▶ [EXERCISE DIRECTIONS]: Return the lines of the listing below exactly as they appear, beginning at the one with "god idé at have" and stopping after the one with "ले दिएको काँग्रेस विवाद बारेको पुनरावलोकन"; do not include pictures.
::::
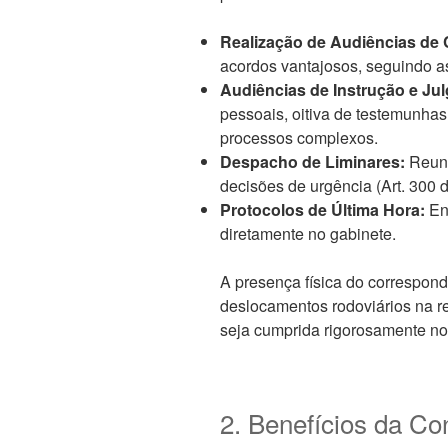
Realização de Audiências de 
acordos vantajosos, seguindo as
Audiências de Instrução e Jul
pessoais, oitiva de testemunhas
processos complexos.
Despacho de Liminares:
Reuni
decisões de urgência (Art. 300 
Protocolos de Última Hora:
En
diretamente no gabinete.
A presença física do correspon
deslocamentos rodoviários na re
seja cumprida rigorosamente n
2. Benefícios da Co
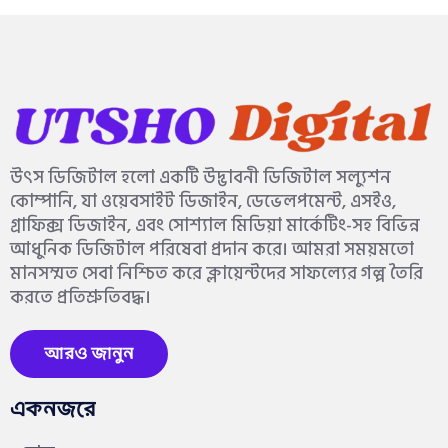
উৎস ডিজিটাল হলো একটি উদ্ভাবনী ডিজিটাল সল্যুশন
কোম্পানি, যা ওয়েবসাইট ডিজাইন, ডেভেলপমেন্ট, এসইও,
গ্রাফিক্স ডিজাইন, এবং সোশ্যাল মিডিয়া মার্কেটিং-সহ বিভিন্ন
আধুনিক ডিজিটাল পরিষেবা প্রদান করে। আমরা সময়মতো
মানসম্মত সেবা নিশ্চিত করে ক্লায়েন্টদের সাফল্যের গল্প তৈরি
করতে প্রতিশ্রুতিবদ্ধ।
আরও জানুন
একনজরে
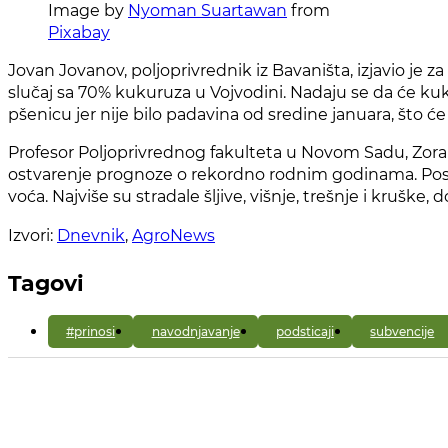
Image by
Nyoman Suartawan
from
Pixabay
Jovan Jovanov, poljoprivrednik iz Bavaništa, izjavio je 
slučaj sa 70% kukuruza u Vojvodini. Nadaju se da će ku
pšenicu jer nije bilo padavina od sredine januara, što 
Profesor Poljoprivrednog fakulteta u Novom Sadu, Zoran K
ostvarenje prognoze o rekordno rodnim godinama. Pos
voća. Najviše su stradale šljive, višnje, trešnje i krušk
Izvori:
Dnevnik
,
AgroNews
Tagovi
#prinosi
navodnjavanje
podsticaji
subvencije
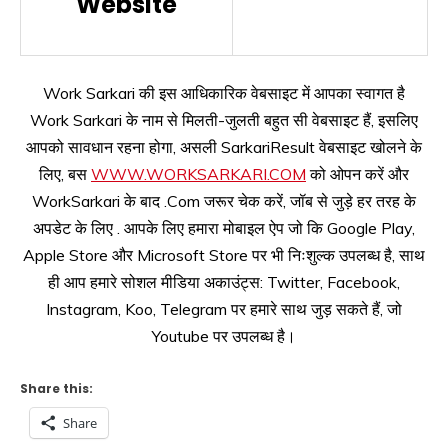
Website
Work Sarkari की इस आधिकारिक वेबसाइट में आपका स्वागत है
Work Sarkari के नाम से मिलती-जुलती बहुत सी वेबसाइट हैं, इसलिए
आपको सावधान रहना होगा, असली SarkariResult वेबसाइट खोलने के
लिए, बस
WWW.WORKSARKARI.COM
को ओपन करें और
WorkSarkari के बाद .Com जरूर चेक करें, जॉब से जुड़े हर तरह के
अपडेट के लिए . आपके लिए हमारा मोबाइल ऐप जो कि Google Play,
Apple Store और Microsoft Store पर भी निःशुल्क उपलब्ध है, साथ
ही आप हमारे सोशल मीडिया अकाउंट्स: Twitter, Facebook,
Instagram, Koo, Telegram पर हमारे साथ जुड़ सकते हैं, जो
Youtube पर उपलब्ध है।
Share this:
Share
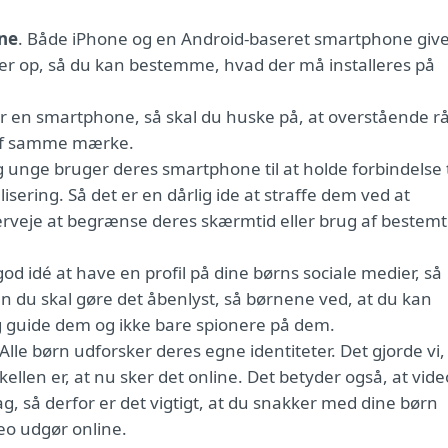
one
. Både iPhone og en Android-baseret smartphone giv
ler op, så du kan bestemme, hvad der må installeres på
r en smartphone, så skal du huske på, at overstående r
 af samme mærke.
g unge bruger deres smartphone til at holde forbindelse t
lisering. Så det er en dårlig ide at straffe dem ved at
verveje at begrænse deres skærmtid eller brug af bestem
god idé at have en profil på dine børns sociale medier, så
n du skal gøre det åbenlyst, så børnene ved, at du kan
 guide dem og ikke bare spionere på dem.
 Alle børn udforsker deres egne identiteter. Det gjorde vi,
kellen er, at nu sker det online. Det betyder også, at vide
ag, så derfor er det vigtigt, at du snakker med dine børn
ideo udgør online.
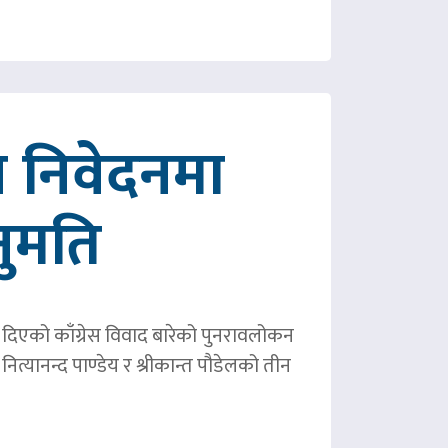
 निवेदनमा
नुमति
ले दिएको काँग्रेस विवाद बारेको पुनरावलोकन
ित्यानन्द पाण्डेय र श्रीकान्त पौडेलको तीन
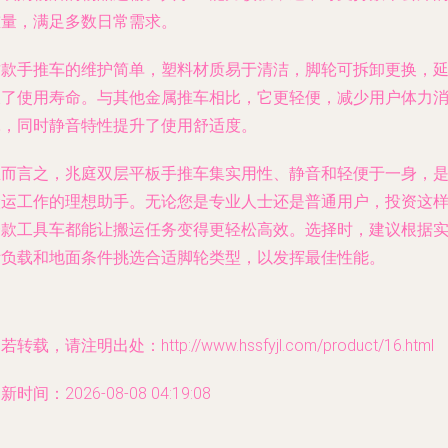
重量，满足多数日常需求。
这款手推车的维护简单，塑料材质易于清洁，脚轮可拆卸更换，
长了使用寿命。与其他金属推车相比，它更轻便，减少用户体力
耗，同时静音特性提升了使用舒适度。
总而言之，兆庭双层平板手推车集实用性、静音和轻便于一身，
搬运工作的理想助手。无论您是专业人士还是普通用户，投资这
一款工具车都能让搬运任务变得更轻松高效。选择时，建议根据
际负载和地面条件挑选合适脚轮类型，以发挥最佳性能。
若转载，请注明出处：http://www.hssfyjl.com/product/16.html
新时间：2026-08-08 04:19:08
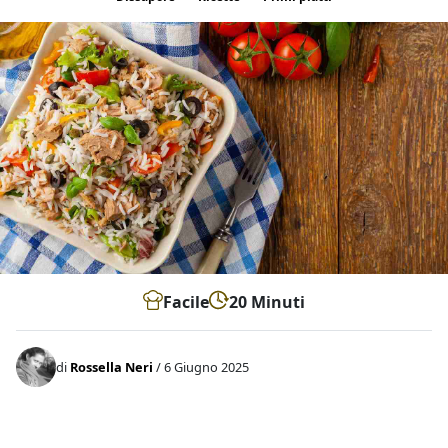
Facile
20 Minuti
di
Rossella Neri
/ 6 Giugno 2025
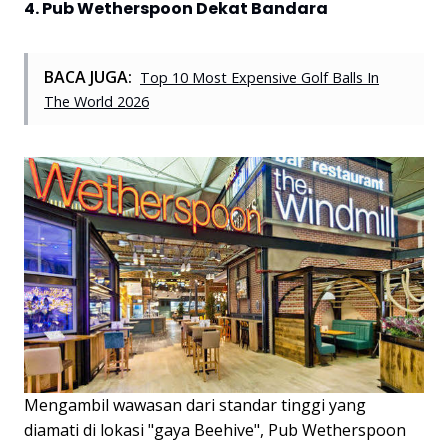
4. Pub Wetherspoon Dekat Bandara
BACA JUGA:
Top 10 Most Expensive Golf Balls In
The World 2026
Mengambil wawasan dari standar tinggi yang
diamati di lokasi "gaya Beehive", Pub Wetherspoon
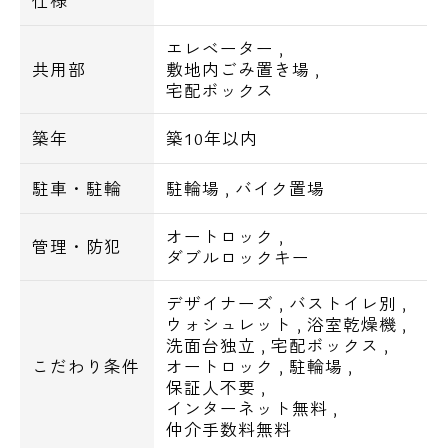
仕様
宅配ボックス
ごみ置場
エレベーター
,
共用部
敷地内ごみ置き場
,
オートロック
宅配ボックス
TVモニター付インターホン
エアコン
築年
築10年以内
温水洗浄便座
浴室乾燥機
駐車・駐輪
駐輪場
,
バイク置場
BS・CS
オートロック
,
インターネット(無料)
管理・防犯
ダブルロックキー
～周辺施設～
デザイナーズ
,
バストイレ別
,
ウォシュレット
,
浴室乾燥機
,
■コンビニ・飲食
洗面台独立
,
宅配ボックス
,
ローソン：代々木一丁目店まで156m
こだわり条件
オートロック
,
駐輪場
,
ローソン：代々木三丁目店まで264m
保証人不要
,
インターネット無料
,
ローソン：代々木西参道店まで302m
仲介手数料無料
miniピアゴ：miniピアゴ代々木1丁目店まで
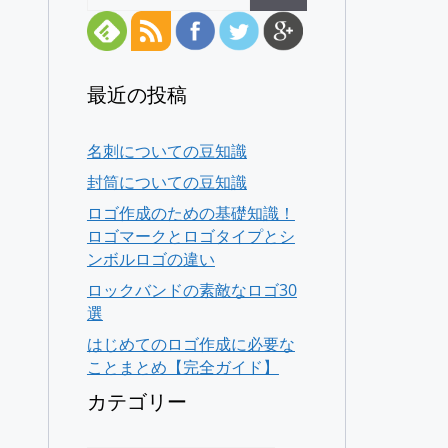
最近の投稿
名刺についての豆知識
イ
封筒についての豆知識
ロゴ作成のための基礎知識！
ロゴマークとロゴタイプとシ
ンボルロゴの違い
ロックバンドの素敵なロゴ30
選
はじめてのロゴ作成に必要な
ことまとめ【完全ガイド】
カテゴリー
::::
▶ [PROBLEM SOLUTION]:
god idé at have en profil på dine børns sociale medier, så
n du skal gøre det åbenlyst, så børnene ved, at du kan
 guide dem og ikke bare spionere på dem.
 Alle børn udforsker deres egne identiteter. Det gjorde vi,
kellen er, at nu sker det online. Det betyder også, at vide
ag, så derfor er det vigtigt, at du snakker med dine børn
ideo udgør online.
 निवेदनमा
नुमति
ले दिएको काँग्रेस विवाद बारेको पुनरावलोकन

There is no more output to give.